Bug 111

Summary: sshd syslogs raw untrusted data
Product: Portable OpenSSH Reporter: Pavel Kankovsky <peak>
Component: sshdAssignee: OpenSSH Bugzilla mailing list <openssh-bugs>
Status: CLOSED FIXED    
Severity: normal    
Priority: P2    
Version: -current   
Hardware: UltraSPARC   
OS: Solaris   
Attachments:
Description Flags
Process all syslog data through vis() none

Description Pavel Kankovsky 2002-02-13 10:20:29 AEDT 
There are multiple occurences of log() et al using untrusted data (received from
a client, read from ~/.ssh/*), including any special characters, as a part of
the message. On some systems, namely Solaris (up to and including version 8),
this is a bad thing because syslog() passes any character it gets to syslogd,
including a newline that is interpreted as a message separator. For instance,
when a single LF is sent to port 22, the following is logged:

Feb 12 23:29:56 blah sshd[1234]: Bad protocol version identification '
Feb 12 23:29:56 blah ' from 127.0.0.1

This way, sshd could be abused to generate bogus syslog messages by remote (!)
users. Yes, such an implementation of syslog()/syslogd is stupid but it is much
easier to patch OpenSSH than Solaris. :)

I made a patch against 3.0.2p1 processing untrusted data with vis() whenever
they are passed to log() et al (I had to re-add vis.[ch]) but I am not sure
whether I got all cases covered. It would probably be more efficient to add
vis() to do_log()...as long as the potential ambiguity in cases where more than
one piece of untrusted data is logged (e.g. method and authctx->user in
auth_log()) is considered harmless.
Comment 1 Markus Friedl 2002-02-13 10:30:06 AEDT 
that's strange, either syslog() or syslogd should do vis()
Comment 2 Pavel Kankovsky 2002-02-13 10:58:30 AEDT 
The OS was S-o-l-a-r-i-s. Not OpenBSD. :)
Comment 3 Kevin Steves 2002-03-31 05:13:27 AEST 
we should perhaps vis(3) wrap log calls.
Comment 4 Damien Miller 2002-04-17 12:03:29 AEST 
I agree that it should be syslog's responsability to safely encode any untrusted
data. I hope you filed a bug with Sun too :)

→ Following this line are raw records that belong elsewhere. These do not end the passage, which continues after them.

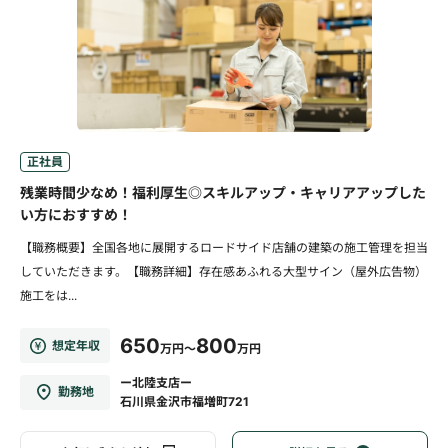
正社員
残業時間少なめ！福利厚生◎スキルアップ・キャリアアップした
い方におすすめ！
【職務概要】全国各地に展開するロードサイド店舗の建築の施工管理を担当
していただきます。【職務詳細】存在感あふれる大型サイン（屋外広告物）
施工をは...
650
800
想定年収
万円～
万円
ー北陸支店ー
勤務地
石川県金沢市福増町721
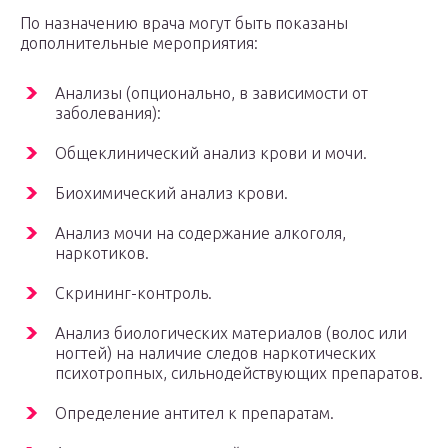
По назначению врача могут быть показаны
дополнительные мероприятия:
Анализы (опционально, в зависимости от
заболевания):
Общеклинический анализ крови и мочи.
Биохимический анализ крови.
Анализ мочи на содержание алкоголя,
наркотиков.
Скрининг-контроль.
Анализ биологических материалов (волос или
ногтей) на наличие следов наркотических
психотропных, сильнодействующих препаратов.
Определение антител к препаратам.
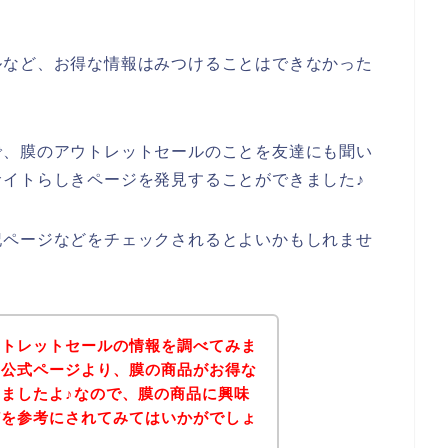
ルなど、お得な情報はみつけることはできなかった
で、膜のアウトレットセールのことを友達にも聞い
イトらしきページを発見することができました♪
記ページなどをチェックされるとよいかもしれませ
ウトレットセールの情報を調べてみま
の公式ページより、膜の商品がお得な
ましたよ♪なので、膜の商品に興味
どを参考にされてみてはいかがでしょ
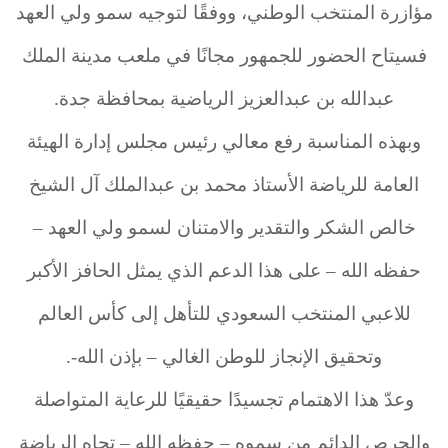
مؤازرة المنتخب الوطني، ووفقًا لتوجيه سمو ولي العهد
فسيتاح الحضور للجمهور مجانًا في ملعب مدينة الملك
عبدالله بن عبدالعزيز الرياضية بمحافظة جدة.
وبهذه المناسبة رفع معالي رئيس مجلس إدارة الهيئة
العامة للرياضة الأستاذ محمد بن عبدالملك آل الشيخ
خالص الشكر والتقدير والامتنان لسمو ولي العهد –
حفظه الله – على هذا الدعم الذي يمثل الحافز الأكبر
للاعبي المنتخب السعودي للتأهل إلى كأس العالم
وتحقيق الإنجاز للوطن الغالي – بإذن الله-.
وعدّ هذا الاهتمام تجسيدًا حقيقيًا للرعاية المتواصلة
والحرص الدائم من سموه – حفظه الله – تجاه الرياضة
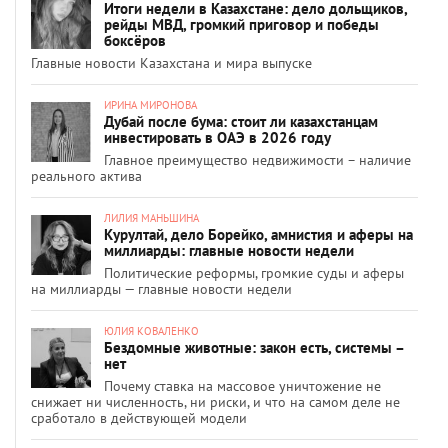
Итоги недели в Казахстане: дело дольщиков,
рейды МВД, громкий приговор и победы
боксёров
Главные новости Казахстана и мира выпуске
ИРИНА МИРОНОВА
Дубай после бума: стоит ли казахстанцам
инвестировать в ОАЭ в 2026 году
Главное преимущество недвижимости – наличие
реального актива
ЛИЛИЯ МАНЬШИНА
Курултай, дело Борейко, амнистия и аферы на
миллиарды: главные новости недели
Политические реформы, громкие суды и аферы
на миллиарды — главные новости недели
ЮЛИЯ КОВАЛЕНКО
Бездомные животные: закон есть, системы –
нет
Почему ставка на массовое уничтожение не
снижает ни численность, ни риски, и что на самом деле не
сработало в действующей модели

Here's an untested patch which runs all syslog data through vis()
Comment 5 Damien Miller 2002-04-17 13:04:18 AEST 
Created attachment 79 [details]
Process all syslog data through vis()
Comment 6 Tom Holroyd 2002-04-17 13:42:50 AEST 
A while ago vis.[ch] was removed because it wasn't used anywhere.  This was
helpful for another reason: AT&T's graphviz package defines a completely
different vis() and has a vis.h.  Since -I$(srcdir)/openbsd-compat was removed,
it would always find the vis.h in /usr/local/include on systems with graphviz
installed and die.  If this patch goes in, it'd be nice if the prototype for
vis() could be added someplace else, instead of relying on finding vis.h in the
-I searchpath.
Comment 7 Damien Miller 2003-01-07 17:05:46 AEDT 
Patch applied. I don't think there should be header file clashes with graphviz,
but please file separate bug reports if there are.
Comment 8 Damien Miller 2004-04-14 12:24:18 AEST 
Mass change of RESOLVED bugs to CLOSED
Comment 9 Pavel Kankovsky 2004-07-21 09:59:42 AEST 
The current code in log.c fails to address the problem. It does
strnvis(fmtbuf, msgbuf, sizeof(fmtbuf), VIS_SAFE|VIS_OCTAL);
but this leaves nasty characters like LFs (misinterpreted by Solaris
syslog()...see above) alone.

On the other hand, stricter vis() flags make debugging output (sshd -d) ugly
because some debugging message include a "natural" newline.

I think the code should read:

strnvis(fmtbuf, msgbuf, sizeof(fmtbuf), log_on_stderr ?
        VIS_SAFE|VIS_OCTAL : VIS_CSTYLE|VIS_NL|VIS_TAB|VIS_OCTAL);
Comment 10 Damien Miller 2004-07-21 10:53:18 AEST 
Yes. Similar fix committed - thanks!